You win some and you lose some, as John Howard noted. Chalk that one down as a loss, Mr Howard.

What precisely has the Government done, now that we’re officially part of the climate change solution rather than the problem?

Well, not a great deal thus far, but there’s an awful lot of activity within the new Department of Climate Change. DCC is headed by ex-Treasury and PM&C economist Martin Parkinson, and is a mixture of ex-Treasury, PM&C and Environment staff.

DCC is developing the emissions trading scheme that will be unveiled late this year. Wong herself announced the design principles in February and her bureaucrats are doing the heavy lifting in anticipation of Garnaut’s final report. Significantly, though, in spite of Garnaut’s interim recommendation that the trading scheme be as wide as possible, the DCC scheme will only cover 70% of Australia’s emissions. The status of agricultural and forestry emissions remains uncertain.

But however well-designed by Parkinson and his team, it will have to pass muster with the politicians. The scheme may change significantly on its way through Cabinet, although with Treasury and PM&C involved in the process as well, the bureaucratic entanglements should be minimised. Only the potential to scare voters will be the stumbling block.
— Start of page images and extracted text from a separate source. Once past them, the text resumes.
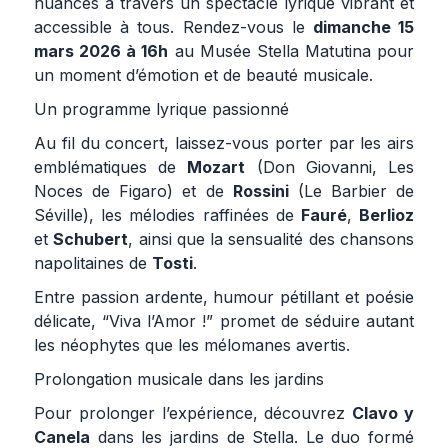
nuances à travers un spectacle lyrique vibrant et
accessible à tous. Rendez-vous le
dimanche 15
mars 2026 à 16h
au Musée Stella Matutina pour
un moment d’émotion et de beauté musicale.
Un programme lyrique passionné
Au fil du concert, laissez-vous porter par les airs
emblématiques de
Mozart
(Don Giovanni, Les
Noces de Figaro) et de
Rossini
(Le Barbier de
Séville), les mélodies raffinées de
Fauré
,
Berlioz
et
Schubert
, ainsi que la sensualité des chansons
napolitaines de
Tosti
.
Entre passion ardente, humour pétillant et poésie
délicate, “Viva l’Amor !” promet de séduire autant
les néophytes que les mélomanes avertis.
Prolongation musicale dans les jardins
Pour prolonger l’expérience, découvrez
Clavo y
Canela
dans les jardins de Stella. Le duo formé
There’s also a range of complementary initiatives, ranging from the significant, like the renewable energy target of 20% by 2020, to the minor, like funding for various solar power projects — the sort that the Howard Government for years tried to dress up as a major contribution to greenhouse abatement.

But for what the Prime Minister yesterday called an immense economic, moral and environmental challenge, there are other, more immediate initiatives that could’ve been launched, most particularly within Government itself. Instead of “auditing” the Public Service’s energy usage, as Wong has promised, the Government could have used Lindsay Tanner’s new, centralised approach to impose energy efficiency measures across the Government’s 155,000 or so employees.

Senior Executive Service bureaucrats could’ve been given hybrid vehicles as their current car leases expired. Teleconferencing could be used to cut air travel. Carbon emission requirements could be added to Commonwealth contracts and grants. The Federal Government is one of the biggest employers and commercial customers in the country and is in a strong position to pursue an energy efficiency agenda.

It could also do more to support the process Garnaut is currently undertaking. Yesterday Garnaut released an Issues Paper raising congestion pricing as one of several possible tools to reduce transport emissions. It virtually sank without trace. Congestion pricing may be political poison, but it’s the sort of hard decision that governments will have to eventually confront if they’re serious about climate change.